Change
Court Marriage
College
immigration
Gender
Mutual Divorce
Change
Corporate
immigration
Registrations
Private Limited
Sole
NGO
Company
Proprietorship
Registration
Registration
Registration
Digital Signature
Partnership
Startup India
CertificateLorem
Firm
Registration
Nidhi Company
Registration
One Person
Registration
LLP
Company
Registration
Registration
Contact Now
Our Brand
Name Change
—————
Assignment. The whole listing above, restated word for word, is the required answer.

Written answer.
Change
Court Marriage
College
immigration
Gender
Mutual Divorce
Change
Corporate
immigration
Registrations
Private Limited
Sole
NGO
Company
Proprietorship
Registration
Registration
Registration
Digital Signature
Partnership
Startup India
CertificateLorem
Firm
Registration
Nidhi Company
Registration
One Person
Registration
LLP
Company
Registration
Registration
Contact Now
Our Brand
Name Change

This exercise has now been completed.